### EXERCISE MATERIALS

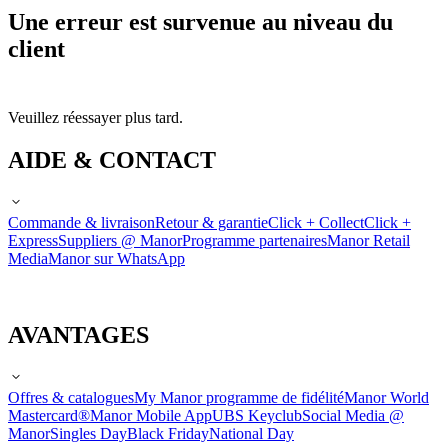
Une erreur est survenue au niveau du
client
Veuillez réessayer plus tard.
AIDE & CONTACT
Commande & livraison
Retour & garantie
Click + Collect
Click +
Express
Suppliers @ Manor
Programme partenaires
Manor Retail
Media
Manor sur WhatsApp
AVANTAGES
Offres & catalogues
My Manor programme de fidélité
Manor World
Mastercard®
Manor Mobile App
UBS Keyclub
Social Media @
Manor
Singles Day
Black Friday
National Day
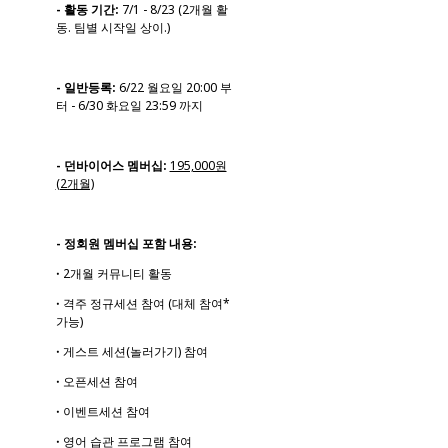
- 활동 기간:
7/1 - 8/23 (2개월 활
동. 팀별 시작일 상이.)
- 일반등록:
6/22 월요일 20:00 부
터 - 6/30 화요일 23:59 까지
- 던바이어스 멤버십:
195,000원
(2개월)
- 정회원 멤버십 포함 내용:
ꞏ 2개월 커뮤니티 활동
ꞏ 격주 정규세션 참여 (대체 참여*
가능)
ꞏ 게스트 세션(놀러가기) 참여
ꞏ 오픈세션 참여
ꞏ 이벤트세션 참여
ꞏ 영어 습관 프로그램 참여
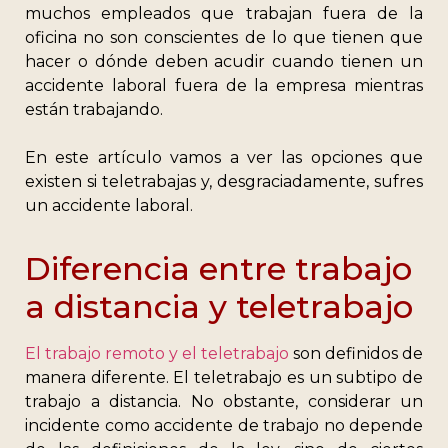
muchos empleados que trabajan fuera de la
oficina no son conscientes de lo que tienen que
hacer o dónde deben acudir cuando tienen un
accidente laboral fuera de la empresa mientras
están trabajando.
En este artículo vamos a ver las opciones que
existen si teletrabajas y, desgraciadamente, sufres
un accidente laboral.
Diferencia entre trabajo
a distancia y teletrabajo
El trabajo remoto y el teletrabajo
son definidos de
manera diferente. El teletrabajo es un subtipo de
trabajo a distancia. No obstante, considerar un
incidente como accidente de trabajo no depende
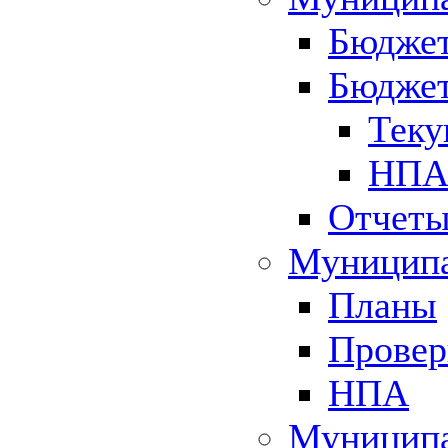
Бюджет
Бюджет
Теку
НПА 
Отчет
Муниципа
Планы
Провер
НПА
Муниципа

######

### [WHAT THIS TASK INVOLVES]
If a line in the records above holds the string "laboral", copy it out.

### [YOUR SOLUTION]
accidente laboral fuera de la empresa mientras
un accidente laboral.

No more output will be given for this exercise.